(Extracted page text data)
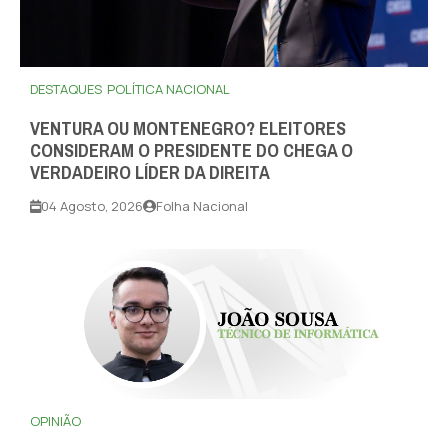
DESTAQUES
POLÍTICA NACIONAL
VENTURA OU MONTENEGRO? ELEITORES
CONSIDERAM O PRESIDENTE DO CHEGA O
VERDADEIRO LÍDER DA DIREITA
04 Agosto, 2026
Folha Nacional
OPINIÃO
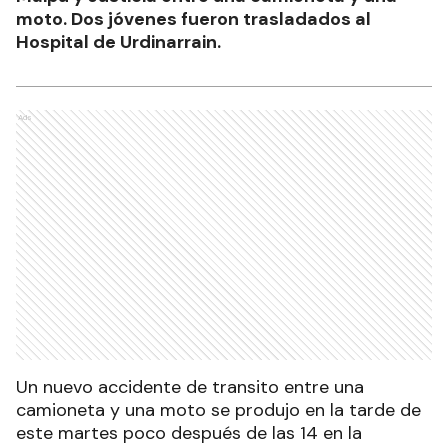
moto. Dos jóvenes fueron trasladados al
Hospital de Urdinarrain.
Ads
Un nuevo accidente de transito entre una
camioneta y una moto se produjo en la tarde de
este martes poco después de las 14 en la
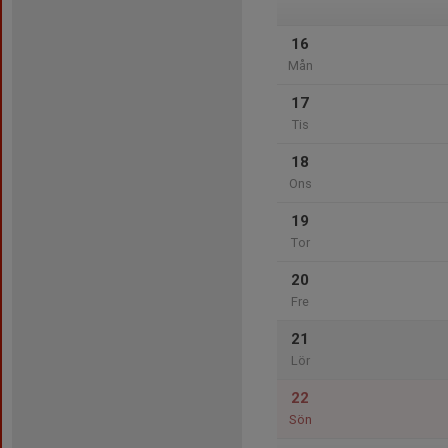
16
Mån
17
Tis
18
Ons
19
Tor
20
Fre
21
Lör
22
Sön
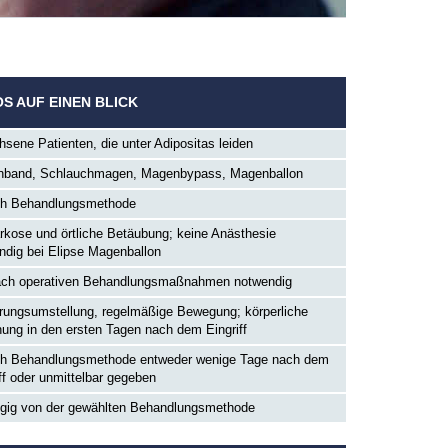
OS AUF EINEN BLICK
hsene Patienten, die unter Adipositas leiden
band, Schlauchmagen, Magenbypass, Magenballon
ch Behandlungsmethode
arkose und örtliche Betäubung; keine Anästhesie
ndig bei Elipse Magenballon
ach operativen Behandlungsmaßnahmen notwendig
rungsumstellung, regelmäßige Bewegung; körperliche
ung in den ersten Tagen nach dem Eingriff
ch Behandlungsmethode entweder wenige Tage nach dem
ff oder unmittelbar gegeben
gig von der gewählten Behandlungsmethode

→ Prompt:
The range to set down runs from the line containing "POLÍTICA NACIONAL" through the final line of the data, both ends included; give it exactly and drop the pictures.

→ Solved exercise:
POLÍTICA NACIONAL
VENTURA OU MONTENEGRO? ELEITORES
CONSIDERAM O PRESIDENTE DO CHEGA O
VERDADEIRO LÍDER DA DIREITA
04 Agosto, 2026
Folha Nacional
OPINIÃO
moto. Dos jóvenes fueron trasladados al
Hospital de Urdinarrain.
Ads
Un nuevo accidente de transito entre una
camioneta y una moto se produjo en la tarde de
este martes poco después de las 14 en la
16
Mån
17
Tis
18
Ons
19
Tor
20
Fre
21
Lör
22
Sön
OS AUF EINEN BLICK
hsene Patienten, die unter Adipositas leiden
band, Schlauchmagen, Magenbypass, Magenballon
ch Behandlungsmethode
arkose und örtliche Betäubung; keine Anästhesie
ndig bei Elipse Magenballon
ach operativen Behandlungsmaßnahmen notwendig
rungsumstellung, regelmäßige Bewegung; körperliche
ung in den ersten Tagen nach dem Eingriff
ch Behandlungsmethode entweder wenige Tage nach dem
ff oder unmittelbar gegeben
gig von der gewählten Behandlungsmethode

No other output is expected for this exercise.